▶ Source material:
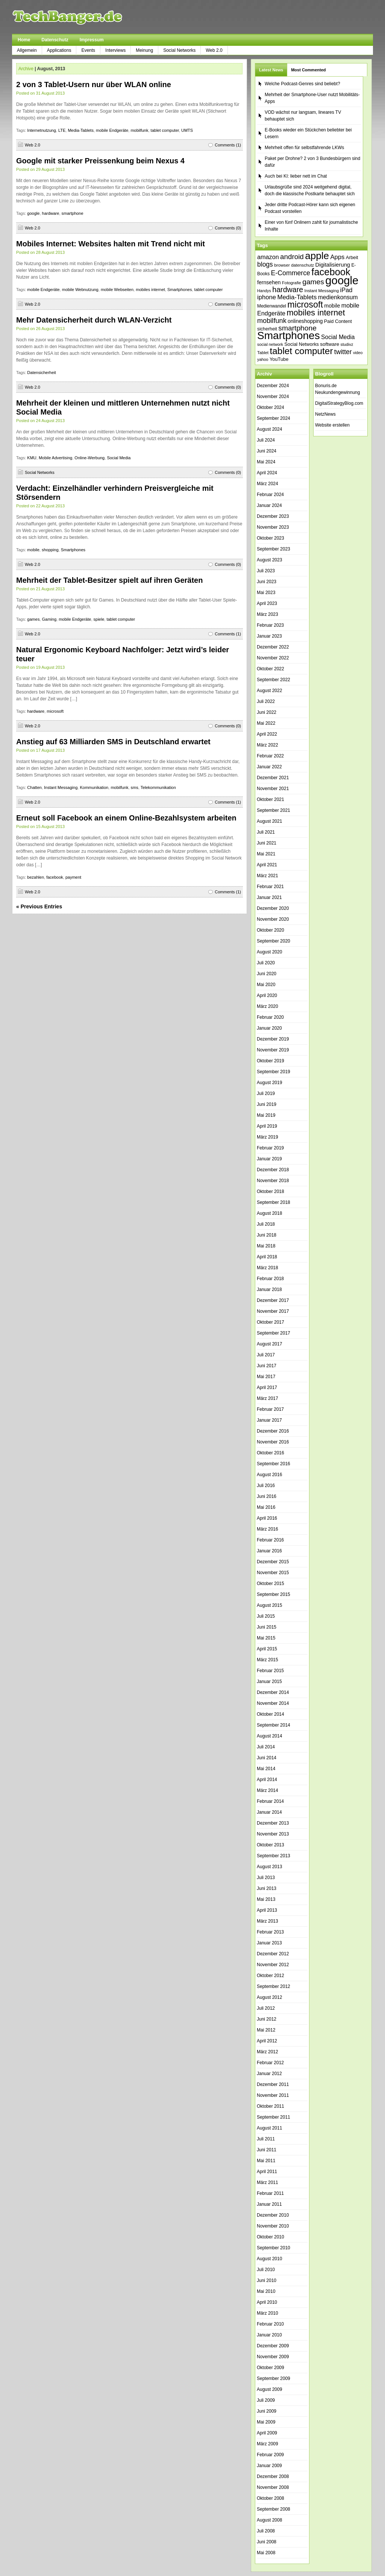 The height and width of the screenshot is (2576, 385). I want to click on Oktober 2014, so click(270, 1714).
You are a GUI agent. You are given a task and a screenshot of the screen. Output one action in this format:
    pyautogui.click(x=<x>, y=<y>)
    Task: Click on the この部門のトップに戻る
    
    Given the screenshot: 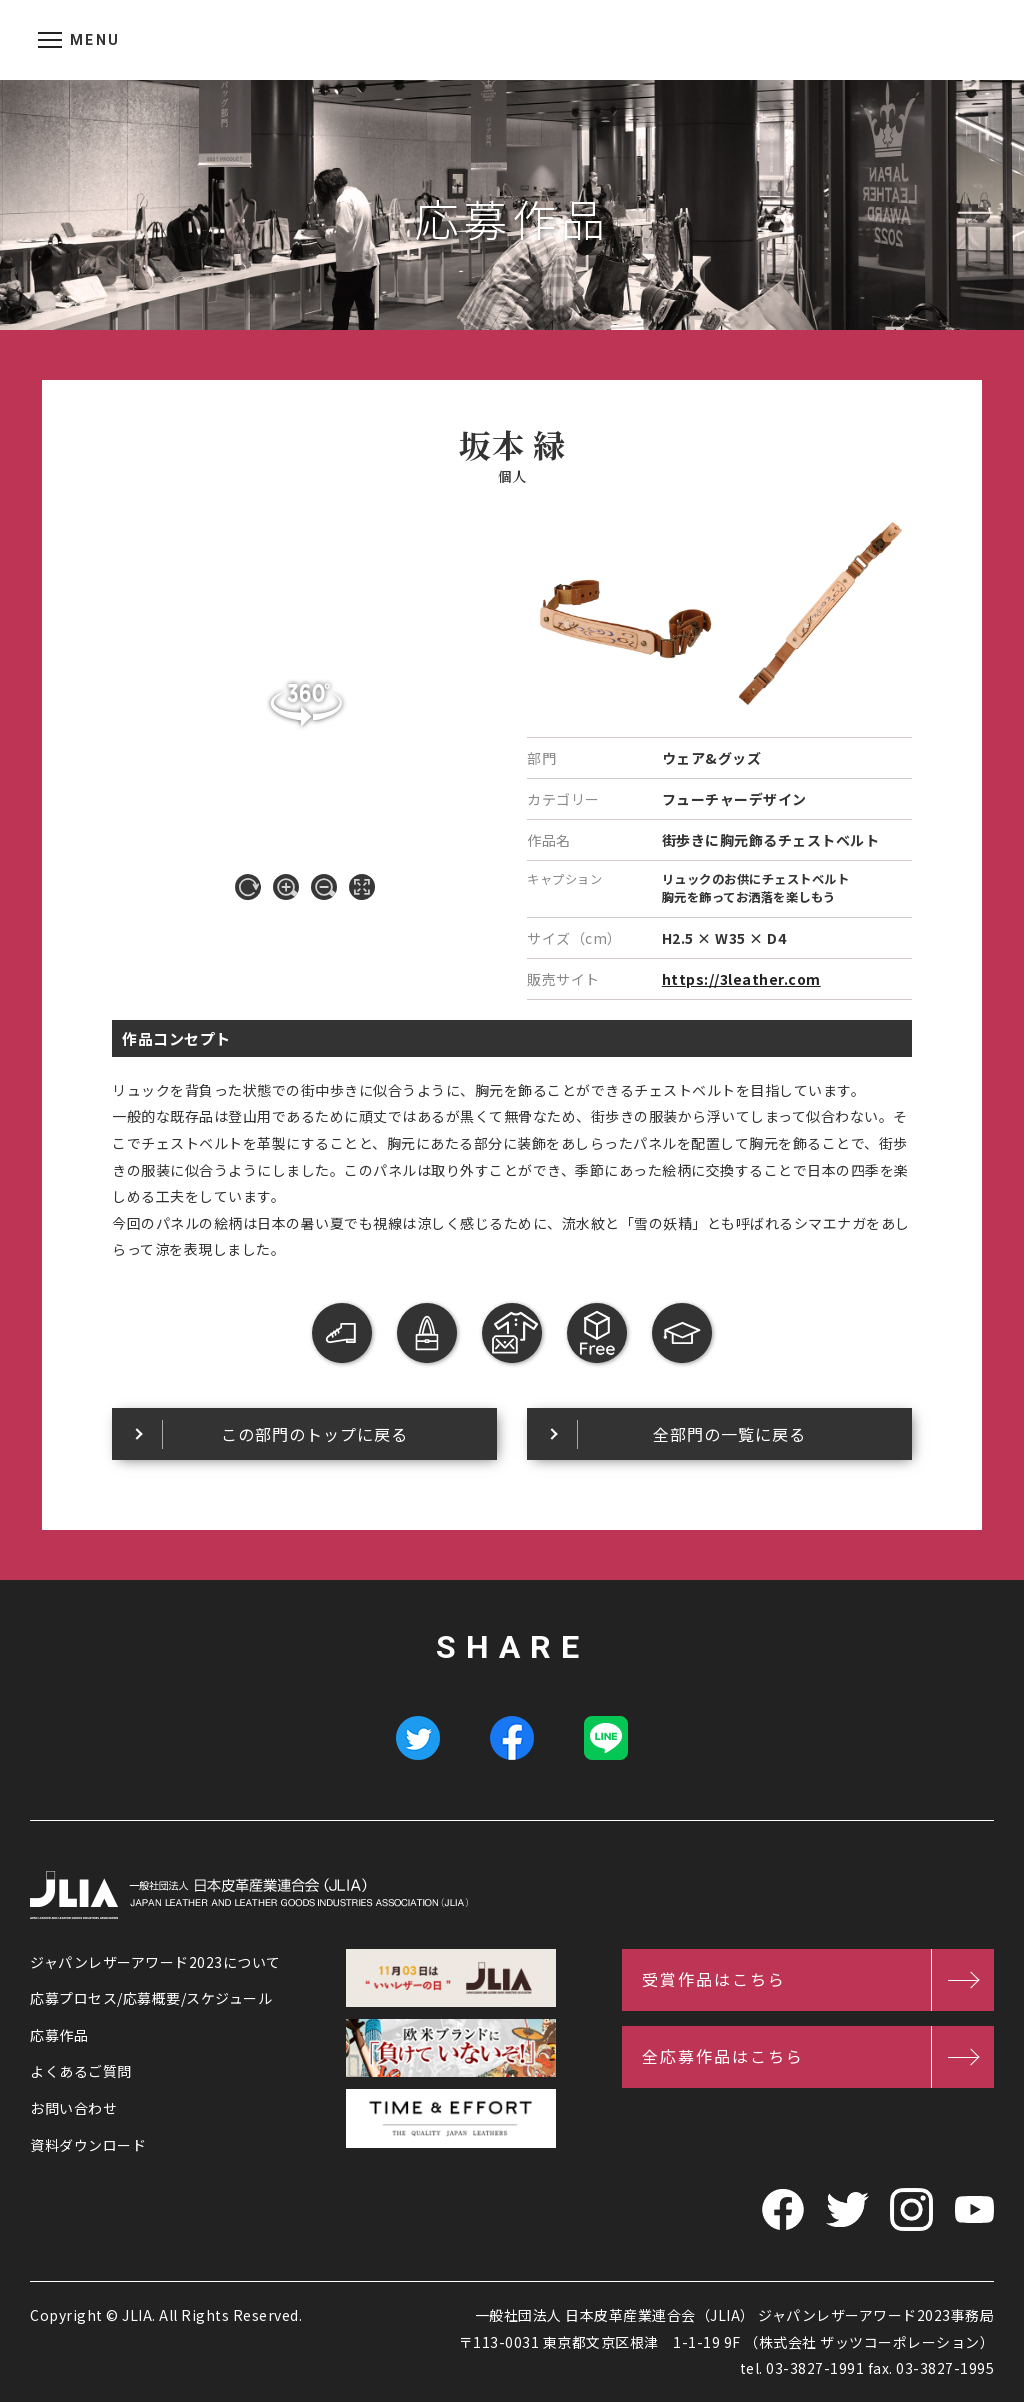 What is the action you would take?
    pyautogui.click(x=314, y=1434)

▶ Task to complete: An exact copy of the lines above between the line holding "You are a GUI" and the line holding "Task: Click on the この部門のトップに戻る", inclusive, is the whole answer.

▶ Task response:
You are a GUI agent. You are given a task and a screenshot of the screen. Output one action in this format:
    pyautogui.click(x=<x>, y=<y>)
    Task: Click on the この部門のトップに戻る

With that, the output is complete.